=== MATERIAL FOR THE TASK ===
§
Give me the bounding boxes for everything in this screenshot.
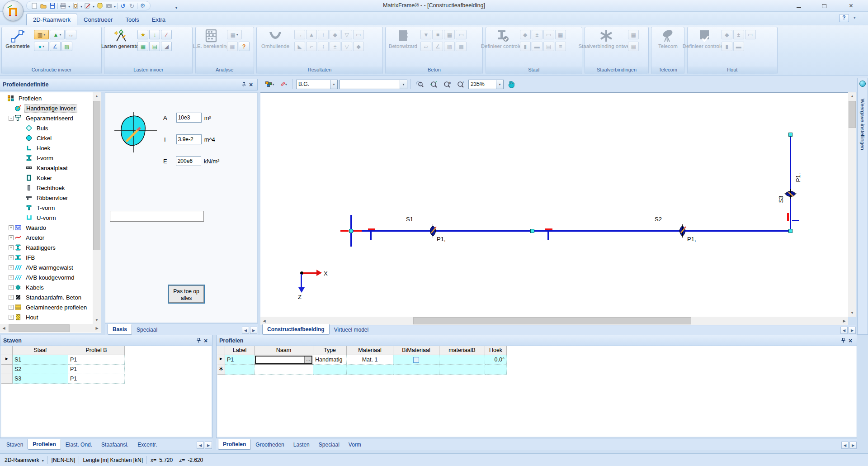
tab-construeer[interactable]: Construeer — [77, 14, 119, 26]
zoom-window-button[interactable] — [414, 79, 426, 90]
e-input[interactable] — [176, 156, 201, 166]
tree-item-rechthoek[interactable]: Rechthoek — [0, 183, 92, 193]
combo-dropdown-icon[interactable] — [400, 80, 407, 89]
member-s3-line[interactable] — [790, 135, 791, 231]
support-button[interactable] — [50, 30, 65, 39]
help-button[interactable]: ? — [839, 14, 849, 22]
tab-scroll-right-icon[interactable]: ▶ — [849, 442, 857, 449]
tab-speciaal-2[interactable]: Speciaal — [314, 440, 344, 450]
tab-scroll-right-icon[interactable]: ▶ — [205, 442, 212, 449]
close-panel-icon[interactable] — [847, 337, 854, 344]
zoom-level-combo[interactable]: 235% — [468, 80, 504, 89]
member-s1-s2-line[interactable] — [351, 230, 791, 232]
drawing-canvas[interactable]: S1 P1, S2 P1, S3 P1, X Z — [260, 92, 848, 317]
profile-select-button[interactable] — [34, 30, 49, 39]
tab-tools[interactable]: Tools — [119, 14, 145, 26]
tab-grootheden[interactable]: Grootheden — [251, 440, 288, 450]
close-panel-icon[interactable] — [247, 81, 255, 88]
tree-item-cirkel[interactable]: Cirkel — [0, 133, 92, 143]
hout-profile-button[interactable] — [745, 30, 756, 39]
tab-basis[interactable]: Basis — [108, 324, 132, 335]
expand-icon[interactable] — [9, 285, 14, 290]
connection-type2-button[interactable] — [628, 42, 639, 51]
table-row[interactable]: S2 P1 — [1, 365, 211, 374]
a-input[interactable] — [176, 113, 202, 123]
bimateriaal-checkbox[interactable] — [413, 357, 419, 363]
pin-icon[interactable] — [240, 81, 247, 88]
table-row[interactable]: S3 P1 — [1, 374, 211, 384]
le-berekening-button[interactable]: L.E. berekening — [197, 28, 225, 49]
expand-icon[interactable] — [9, 305, 14, 310]
tab-virtueel-model[interactable]: Virtueel model — [330, 325, 373, 335]
profile-marker-s1[interactable] — [429, 226, 436, 236]
staalverbinding-ontwerp-button[interactable]: Staalverbinding ontwerp — [586, 28, 626, 49]
tab-excentr[interactable]: Excentr. — [133, 440, 161, 450]
tree-item-waardo[interactable]: Waardo — [0, 223, 92, 233]
beton-angle-button[interactable] — [432, 42, 443, 51]
table-new-row[interactable] — [217, 365, 856, 375]
canvas-horizontal-scrollbar[interactable]: ◀ ▶ — [260, 317, 848, 325]
canvas-vscroll-thumb[interactable] — [849, 101, 856, 128]
tree-item-kabels[interactable]: Kabels — [0, 282, 92, 292]
result-displacement-button[interactable] — [294, 30, 305, 39]
beton-mesh-button[interactable] — [444, 42, 455, 51]
combo-dropdown-icon[interactable] — [496, 80, 503, 89]
redline-tool-button[interactable]: ✎ — [278, 79, 289, 90]
scroll-right-icon[interactable]: ▶ — [840, 317, 848, 325]
node[interactable] — [788, 229, 793, 233]
display-options-button[interactable] — [264, 79, 276, 90]
tab-scroll-left-icon[interactable]: ◀ — [197, 442, 204, 449]
staal-buckling-button[interactable] — [520, 30, 531, 39]
node-button[interactable] — [34, 42, 49, 51]
result-moment-button[interactable] — [306, 30, 317, 39]
tree-item-gelamineerde-profielen[interactable]: Gelamineerde profielen — [0, 302, 92, 312]
canvas-hscroll-thumb[interactable] — [413, 317, 691, 324]
beton-reinforce-button[interactable] — [444, 30, 455, 39]
hout-column-button[interactable] — [722, 42, 732, 51]
staal-chart-button[interactable] — [532, 42, 542, 51]
staal-profile-button[interactable] — [543, 30, 554, 39]
plate-button[interactable] — [61, 42, 72, 51]
scroll-up-icon[interactable]: ▲ — [848, 92, 856, 100]
result-normal-button[interactable] — [330, 30, 340, 39]
tab-elast-ond[interactable]: Elast. Ond. — [61, 440, 97, 450]
betonwizard-button[interactable]: Betonwizard — [387, 28, 419, 49]
expand-icon[interactable] — [9, 295, 14, 300]
line-load-button[interactable] — [161, 30, 172, 39]
tab-constructieafbeelding[interactable]: Constructieafbeelding — [262, 324, 330, 335]
tab-staafaansl[interactable]: Staafaansl. — [97, 440, 133, 450]
pin-icon[interactable] — [840, 337, 847, 344]
weergave-instellingen-strip[interactable]: Weergave-instellingen — [857, 78, 868, 335]
beton-check-button[interactable] — [420, 30, 431, 39]
result-envelope-button[interactable] — [353, 42, 364, 51]
scroll-left-icon[interactable]: ◀ — [0, 324, 8, 333]
browse-ellipsis-button[interactable]: ... — [304, 357, 311, 363]
status-mode-dropdown[interactable]: 2D-Raamwerk — [5, 457, 44, 463]
staal-definieer-controles-button[interactable]: Definieer controles — [487, 28, 518, 49]
tab-vorm[interactable]: Vorm — [344, 440, 366, 450]
zoom-plus-button[interactable]: + — [455, 79, 467, 90]
close-button[interactable] — [841, 0, 861, 12]
tree-item-handmatige-invoer[interactable]: Handmatige invoer — [0, 103, 92, 113]
tab-speciaal[interactable]: Speciaal — [132, 325, 162, 335]
combo-dropdown-icon[interactable] — [330, 80, 337, 89]
hout-definieer-controles-button[interactable]: Definieer controles — [689, 28, 720, 49]
result-stress-button[interactable] — [353, 30, 364, 39]
staal-report-button[interactable] — [555, 42, 566, 51]
application-menu-button[interactable] — [3, 0, 24, 21]
result-rotation-button[interactable] — [306, 42, 317, 51]
tree-item-buis[interactable]: Buis — [0, 123, 92, 133]
expand-icon[interactable] — [9, 235, 14, 240]
tree-hscroll-thumb[interactable] — [9, 324, 70, 332]
tree-item-kanaalplaat[interactable]: Kanaalplaat — [0, 163, 92, 173]
node[interactable] — [349, 229, 353, 233]
tab-scroll-left-icon[interactable]: ◀ — [841, 442, 849, 449]
node[interactable] — [788, 133, 793, 137]
tree-item-standaardafm-beton[interactable]: Standaardafm. Beton — [0, 292, 92, 302]
tree-item-u-vorm[interactable]: U-vorm — [0, 213, 92, 223]
close-panel-icon[interactable] — [202, 337, 209, 344]
calc-help-button[interactable] — [239, 42, 250, 51]
tree-item-t-vorm[interactable]: T-vorm — [0, 203, 92, 213]
connection-type1-button[interactable] — [628, 30, 639, 39]
secondary-combo[interactable] — [340, 80, 407, 89]
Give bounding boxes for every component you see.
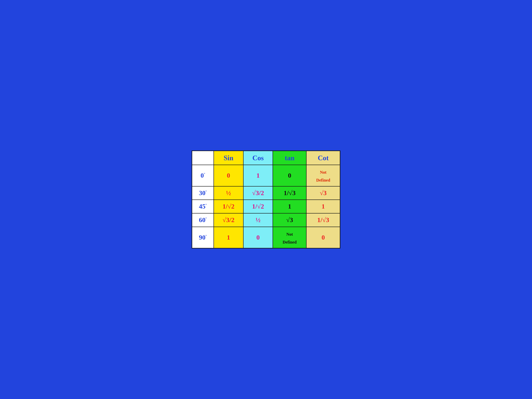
§
=== PROBLEM TO SOLVE ===
Without the pictures, return all the entries above exactly as they stand.

=== ANSWER TO THIS PROBLEM ===
Give me the bounding boxes for everything in this screenshot.
tab-construeer[interactable]: Construeer — [77, 14, 119, 26]
zoom-window-button[interactable] — [414, 79, 426, 90]
e-input[interactable] — [176, 156, 201, 166]
tree-item-rechthoek[interactable]: Rechthoek — [0, 183, 92, 193]
combo-dropdown-icon[interactable] — [400, 80, 407, 89]
member-s3-line[interactable] — [790, 135, 791, 231]
support-button[interactable] — [50, 30, 65, 39]
help-button[interactable]: ? — [839, 14, 849, 22]
tab-scroll-right-icon[interactable]: ▶ — [849, 442, 857, 449]
tab-speciaal-2[interactable]: Speciaal — [314, 440, 344, 450]
tab-scroll-right-icon[interactable]: ▶ — [205, 442, 212, 449]
close-panel-icon[interactable] — [847, 337, 854, 344]
zoom-level-combo[interactable]: 235% — [468, 80, 504, 89]
member-s1-s2-line[interactable] — [351, 230, 791, 232]
drawing-canvas[interactable]: S1 P1, S2 P1, S3 P1, X Z — [260, 92, 848, 317]
profile-select-button[interactable] — [34, 30, 49, 39]
tab-tools[interactable]: Tools — [119, 14, 145, 26]
tab-grootheden[interactable]: Grootheden — [251, 440, 288, 450]
close-panel-icon[interactable] — [247, 81, 255, 88]
tree-item-cirkel[interactable]: Cirkel — [0, 133, 92, 143]
hout-profile-button[interactable] — [745, 30, 756, 39]
tab-basis[interactable]: Basis — [108, 324, 132, 335]
expand-icon[interactable] — [9, 285, 14, 290]
connection-type2-button[interactable] — [628, 42, 639, 51]
table-row[interactable]: S2 P1 — [1, 365, 211, 374]
a-input[interactable] — [176, 113, 202, 123]
bimateriaal-checkbox[interactable] — [413, 357, 419, 363]
pin-icon[interactable] — [240, 81, 247, 88]
table-row[interactable]: S3 P1 — [1, 374, 211, 384]
le-berekening-button[interactable]: L.E. berekening — [197, 28, 225, 49]
expand-icon[interactable] — [9, 305, 14, 310]
tab-virtueel-model[interactable]: Virtueel model — [330, 325, 373, 335]
profile-marker-s1[interactable] — [429, 226, 436, 236]
staalverbinding-ontwerp-button[interactable]: Staalverbinding ontwerp — [586, 28, 626, 49]
tab-excentr[interactable]: Excentr. — [133, 440, 161, 450]
tree-item-waardo[interactable]: Waardo — [0, 223, 92, 233]
beton-angle-button[interactable] — [432, 42, 443, 51]
table-new-row[interactable] — [217, 365, 856, 375]
canvas-horizontal-scrollbar[interactable]: ◀ ▶ — [260, 317, 848, 325]
canvas-vscroll-thumb[interactable] — [849, 101, 856, 128]
tree-item-kabels[interactable]: Kabels — [0, 282, 92, 292]
result-displacement-button[interactable] — [294, 30, 305, 39]
beton-mesh-button[interactable] — [444, 42, 455, 51]
combo-dropdown-icon[interactable] — [496, 80, 503, 89]
redline-tool-button[interactable]: ✎ — [278, 79, 289, 90]
scroll-right-icon[interactable]: ▶ — [840, 317, 848, 325]
node[interactable] — [788, 229, 793, 233]
display-options-button[interactable] — [264, 79, 276, 90]
tab-scroll-left-icon[interactable]: ◀ — [197, 442, 204, 449]
staal-buckling-button[interactable] — [520, 30, 531, 39]
node-button[interactable] — [34, 42, 49, 51]
result-moment-button[interactable] — [306, 30, 317, 39]
tree-item-gelamineerde-profielen[interactable]: Gelamineerde profielen — [0, 302, 92, 312]
canvas-hscroll-thumb[interactable] — [413, 317, 691, 324]
beton-reinforce-button[interactable] — [444, 30, 455, 39]
hout-column-button[interactable] — [722, 42, 732, 51]
staal-chart-button[interactable] — [532, 42, 542, 51]
staal-profile-button[interactable] — [543, 30, 554, 39]
plate-button[interactable] — [61, 42, 72, 51]
scroll-up-icon[interactable]: ▲ — [848, 92, 856, 100]
result-normal-button[interactable] — [330, 30, 340, 39]
tab-elast-ond[interactable]: Elast. Ond. — [61, 440, 97, 450]
betonwizard-button[interactable]: Betonwizard — [387, 28, 419, 49]
expand-icon[interactable] — [9, 295, 14, 300]
line-load-button[interactable] — [161, 30, 172, 39]
tab-constructieafbeelding[interactable]: Constructieafbeelding — [262, 324, 330, 335]
tab-staafaansl[interactable]: Staafaansl. — [97, 440, 133, 450]
pin-icon[interactable] — [840, 337, 847, 344]
weergave-instellingen-strip[interactable]: Weergave-instellingen — [857, 78, 868, 335]
beton-check-button[interactable] — [420, 30, 431, 39]
result-envelope-button[interactable] — [353, 42, 364, 51]
scroll-left-icon[interactable]: ◀ — [0, 324, 8, 333]
browse-ellipsis-button[interactable]: ... — [304, 357, 311, 363]
status-mode-dropdown[interactable]: 2D-Raamwerk — [5, 457, 44, 463]
staal-definieer-controles-button[interactable]: Definieer controles — [487, 28, 518, 49]
tab-vorm[interactable]: Vorm — [344, 440, 366, 450]
zoom-plus-button[interactable]: + — [455, 79, 467, 90]
close-button[interactable] — [841, 0, 861, 12]
tree-item-handmatige-invoer[interactable]: Handmatige invoer — [0, 103, 92, 113]
tab-speciaal[interactable]: Speciaal — [132, 325, 162, 335]
combo-dropdown-icon[interactable] — [330, 80, 337, 89]
hout-definieer-controles-button[interactable]: Definieer controles — [689, 28, 720, 49]
result-stress-button[interactable] — [353, 30, 364, 39]
staal-report-button[interactable] — [555, 42, 566, 51]
application-menu-button[interactable] — [3, 0, 24, 21]
result-rotation-button[interactable] — [306, 42, 317, 51]
tree-item-buis[interactable]: Buis — [0, 123, 92, 133]
expand-icon[interactable] — [9, 235, 14, 240]
tree-hscroll-thumb[interactable] — [9, 324, 70, 332]
tree-item-kanaalplaat[interactable]: Kanaalplaat — [0, 163, 92, 173]
node[interactable] — [349, 229, 353, 233]
tab-scroll-left-icon[interactable]: ◀ — [841, 442, 849, 449]
node[interactable] — [788, 133, 793, 137]
tree-item-standaardafm-beton[interactable]: Standaardafm. Beton — [0, 292, 92, 302]
tree-item-u-vorm[interactable]: U-vorm — [0, 213, 92, 223]
close-panel-icon[interactable] — [202, 337, 209, 344]
calc-help-button[interactable] — [239, 42, 250, 51]
tree-item-t-vorm[interactable]: T-vorm — [0, 203, 92, 213]
connection-type1-button[interactable] — [628, 30, 639, 39]
secondary-combo[interactable] — [340, 80, 407, 89]
Give bounding boxes for every component you see.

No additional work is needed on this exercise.